== MATERIAL SUPPLIED ==

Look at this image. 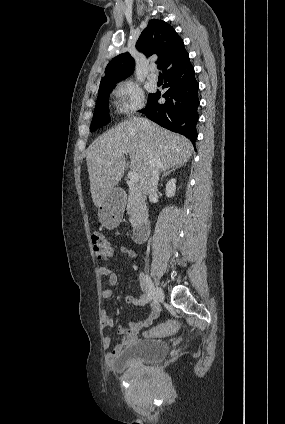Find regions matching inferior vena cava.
Instances as JSON below:
<instances>
[{"mask_svg": "<svg viewBox=\"0 0 285 424\" xmlns=\"http://www.w3.org/2000/svg\"><path fill=\"white\" fill-rule=\"evenodd\" d=\"M149 168H150V179H149L148 193H149V198H152L155 195L158 181H159V160L152 152L149 154Z\"/></svg>", "mask_w": 285, "mask_h": 424, "instance_id": "1", "label": "inferior vena cava"}]
</instances>
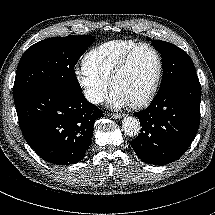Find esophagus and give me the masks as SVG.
I'll return each instance as SVG.
<instances>
[{
	"instance_id": "esophagus-1",
	"label": "esophagus",
	"mask_w": 215,
	"mask_h": 215,
	"mask_svg": "<svg viewBox=\"0 0 215 215\" xmlns=\"http://www.w3.org/2000/svg\"><path fill=\"white\" fill-rule=\"evenodd\" d=\"M123 117H124L123 114H115V115H113V118H115V119H121Z\"/></svg>"
}]
</instances>
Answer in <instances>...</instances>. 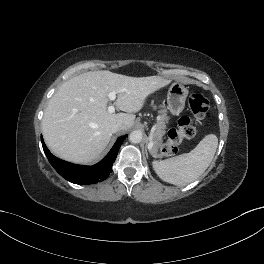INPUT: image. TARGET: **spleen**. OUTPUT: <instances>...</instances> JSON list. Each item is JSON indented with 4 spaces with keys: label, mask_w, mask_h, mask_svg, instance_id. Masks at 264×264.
<instances>
[{
    "label": "spleen",
    "mask_w": 264,
    "mask_h": 264,
    "mask_svg": "<svg viewBox=\"0 0 264 264\" xmlns=\"http://www.w3.org/2000/svg\"><path fill=\"white\" fill-rule=\"evenodd\" d=\"M218 146L215 134L206 135L189 153L153 161V169L165 182L185 186L199 178L209 167Z\"/></svg>",
    "instance_id": "spleen-1"
}]
</instances>
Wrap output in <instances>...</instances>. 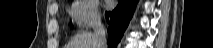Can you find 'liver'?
<instances>
[{
	"mask_svg": "<svg viewBox=\"0 0 213 48\" xmlns=\"http://www.w3.org/2000/svg\"><path fill=\"white\" fill-rule=\"evenodd\" d=\"M67 48H97V43L94 38V34L90 32H83L76 35L67 45Z\"/></svg>",
	"mask_w": 213,
	"mask_h": 48,
	"instance_id": "6515ba94",
	"label": "liver"
}]
</instances>
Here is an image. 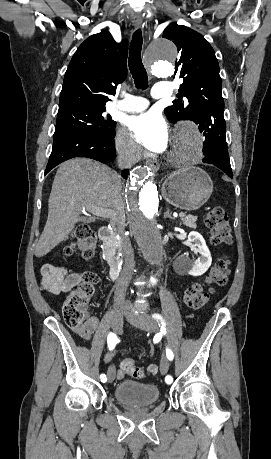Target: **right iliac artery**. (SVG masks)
I'll list each match as a JSON object with an SVG mask.
<instances>
[{"instance_id": "right-iliac-artery-1", "label": "right iliac artery", "mask_w": 271, "mask_h": 459, "mask_svg": "<svg viewBox=\"0 0 271 459\" xmlns=\"http://www.w3.org/2000/svg\"><path fill=\"white\" fill-rule=\"evenodd\" d=\"M118 338L116 336V334L114 333H109L108 334V337H107V343H108V347H109V350H113L116 346V344L118 343ZM100 379L102 382H106L107 381V378H106V375L105 374H101L100 375Z\"/></svg>"}]
</instances>
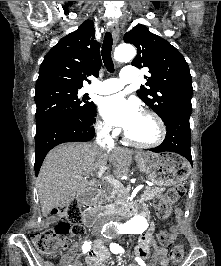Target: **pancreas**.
<instances>
[{
	"mask_svg": "<svg viewBox=\"0 0 221 266\" xmlns=\"http://www.w3.org/2000/svg\"><path fill=\"white\" fill-rule=\"evenodd\" d=\"M166 190L165 187H146V190L141 195L143 201L152 200L158 194ZM127 199V192L124 189L116 187L107 188L103 191L101 196L96 200L98 208L109 211L116 207L118 204L123 203ZM105 204V205H103Z\"/></svg>",
	"mask_w": 221,
	"mask_h": 266,
	"instance_id": "obj_1",
	"label": "pancreas"
}]
</instances>
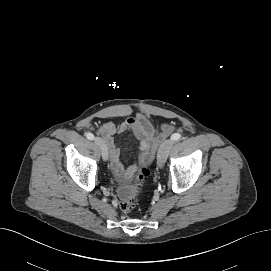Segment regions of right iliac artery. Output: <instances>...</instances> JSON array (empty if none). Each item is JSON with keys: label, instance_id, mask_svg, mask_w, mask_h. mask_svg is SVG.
I'll return each instance as SVG.
<instances>
[{"label": "right iliac artery", "instance_id": "right-iliac-artery-1", "mask_svg": "<svg viewBox=\"0 0 271 271\" xmlns=\"http://www.w3.org/2000/svg\"><path fill=\"white\" fill-rule=\"evenodd\" d=\"M86 137L89 139V140H94V135L92 133H87L86 134Z\"/></svg>", "mask_w": 271, "mask_h": 271}]
</instances>
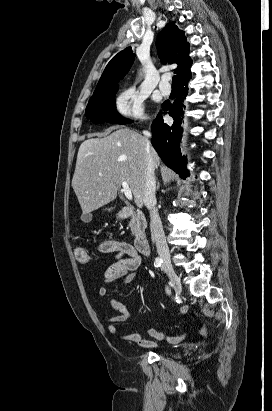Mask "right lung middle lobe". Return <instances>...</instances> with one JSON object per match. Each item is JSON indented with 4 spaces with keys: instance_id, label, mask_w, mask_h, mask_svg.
<instances>
[{
    "instance_id": "right-lung-middle-lobe-1",
    "label": "right lung middle lobe",
    "mask_w": 272,
    "mask_h": 411,
    "mask_svg": "<svg viewBox=\"0 0 272 411\" xmlns=\"http://www.w3.org/2000/svg\"><path fill=\"white\" fill-rule=\"evenodd\" d=\"M118 91V83L105 88H97L91 97L85 115L93 122H108L126 124L132 120L122 117L116 110L115 93Z\"/></svg>"
}]
</instances>
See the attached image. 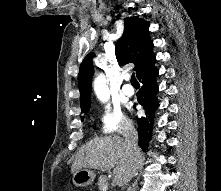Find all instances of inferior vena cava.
I'll return each instance as SVG.
<instances>
[{
	"instance_id": "1",
	"label": "inferior vena cava",
	"mask_w": 221,
	"mask_h": 191,
	"mask_svg": "<svg viewBox=\"0 0 221 191\" xmlns=\"http://www.w3.org/2000/svg\"><path fill=\"white\" fill-rule=\"evenodd\" d=\"M125 142L133 158L134 163L140 159L141 153L138 148V134L134 128H130L125 134Z\"/></svg>"
}]
</instances>
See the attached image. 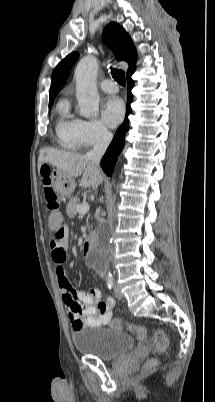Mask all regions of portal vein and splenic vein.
<instances>
[{"mask_svg": "<svg viewBox=\"0 0 215 402\" xmlns=\"http://www.w3.org/2000/svg\"><path fill=\"white\" fill-rule=\"evenodd\" d=\"M88 210H89V204L88 203H82V204H79L78 206H77V212L80 214V215H84V214H86L87 212H88Z\"/></svg>", "mask_w": 215, "mask_h": 402, "instance_id": "18ae733b", "label": "portal vein and splenic vein"}]
</instances>
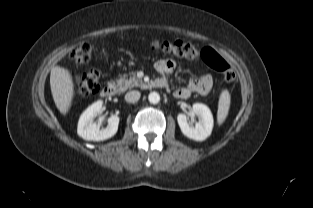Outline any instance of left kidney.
<instances>
[{
    "instance_id": "obj_1",
    "label": "left kidney",
    "mask_w": 313,
    "mask_h": 208,
    "mask_svg": "<svg viewBox=\"0 0 313 208\" xmlns=\"http://www.w3.org/2000/svg\"><path fill=\"white\" fill-rule=\"evenodd\" d=\"M193 112L198 116L199 121L191 126L185 114H178L177 121L182 133L193 140L203 141L210 136L213 128V116L210 109L201 103L193 104Z\"/></svg>"
}]
</instances>
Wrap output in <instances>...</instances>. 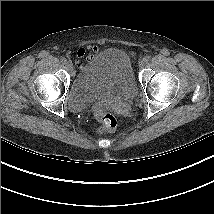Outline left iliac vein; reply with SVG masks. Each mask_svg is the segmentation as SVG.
Returning <instances> with one entry per match:
<instances>
[{
  "mask_svg": "<svg viewBox=\"0 0 214 214\" xmlns=\"http://www.w3.org/2000/svg\"><path fill=\"white\" fill-rule=\"evenodd\" d=\"M145 63H146L145 60L142 59V60L139 61L138 65H139L140 68H143Z\"/></svg>",
  "mask_w": 214,
  "mask_h": 214,
  "instance_id": "1",
  "label": "left iliac vein"
}]
</instances>
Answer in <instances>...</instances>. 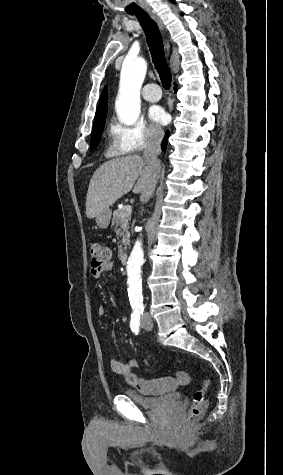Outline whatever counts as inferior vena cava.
<instances>
[{
    "mask_svg": "<svg viewBox=\"0 0 283 475\" xmlns=\"http://www.w3.org/2000/svg\"><path fill=\"white\" fill-rule=\"evenodd\" d=\"M164 138V132H147L146 146L143 152V160L146 162L145 174L149 176L150 182L147 186V192L142 194L141 202H148L152 194L155 192V186L159 178L161 164L158 160L161 154V142Z\"/></svg>",
    "mask_w": 283,
    "mask_h": 475,
    "instance_id": "obj_1",
    "label": "inferior vena cava"
}]
</instances>
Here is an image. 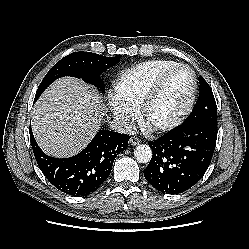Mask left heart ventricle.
Returning <instances> with one entry per match:
<instances>
[{"label":"left heart ventricle","instance_id":"b2bd125f","mask_svg":"<svg viewBox=\"0 0 249 249\" xmlns=\"http://www.w3.org/2000/svg\"><path fill=\"white\" fill-rule=\"evenodd\" d=\"M190 86L191 75L188 70L179 69L170 75L148 111L147 123L155 126L173 119L182 110Z\"/></svg>","mask_w":249,"mask_h":249}]
</instances>
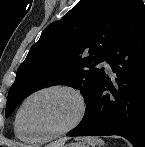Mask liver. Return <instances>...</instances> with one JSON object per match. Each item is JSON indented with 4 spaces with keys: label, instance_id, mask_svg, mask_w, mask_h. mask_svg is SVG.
Listing matches in <instances>:
<instances>
[{
    "label": "liver",
    "instance_id": "obj_1",
    "mask_svg": "<svg viewBox=\"0 0 145 147\" xmlns=\"http://www.w3.org/2000/svg\"><path fill=\"white\" fill-rule=\"evenodd\" d=\"M66 142V139H60L56 142L49 144L47 147H63Z\"/></svg>",
    "mask_w": 145,
    "mask_h": 147
}]
</instances>
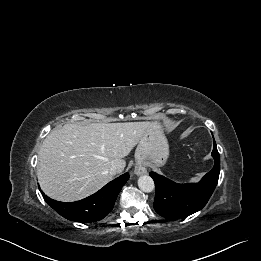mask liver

===

### ABOUT THIS TASK
Set down exactly, from the line that contains "Mask liver. Return" through the last line of the data, each line as it stands, and leave the pictures out.

### RESPONSE TO THE EXERCISE
Mask liver. Return <instances>...</instances> with one JSON object per match. Each item is JSON indented with 4 spaces with keys: label, instance_id, mask_svg, mask_w, mask_h. mask_svg is SVG.
Listing matches in <instances>:
<instances>
[{
    "label": "liver",
    "instance_id": "obj_1",
    "mask_svg": "<svg viewBox=\"0 0 145 147\" xmlns=\"http://www.w3.org/2000/svg\"><path fill=\"white\" fill-rule=\"evenodd\" d=\"M66 142V139H60L56 142L49 144L47 147H63Z\"/></svg>",
    "mask_w": 145,
    "mask_h": 147
}]
</instances>
mask liver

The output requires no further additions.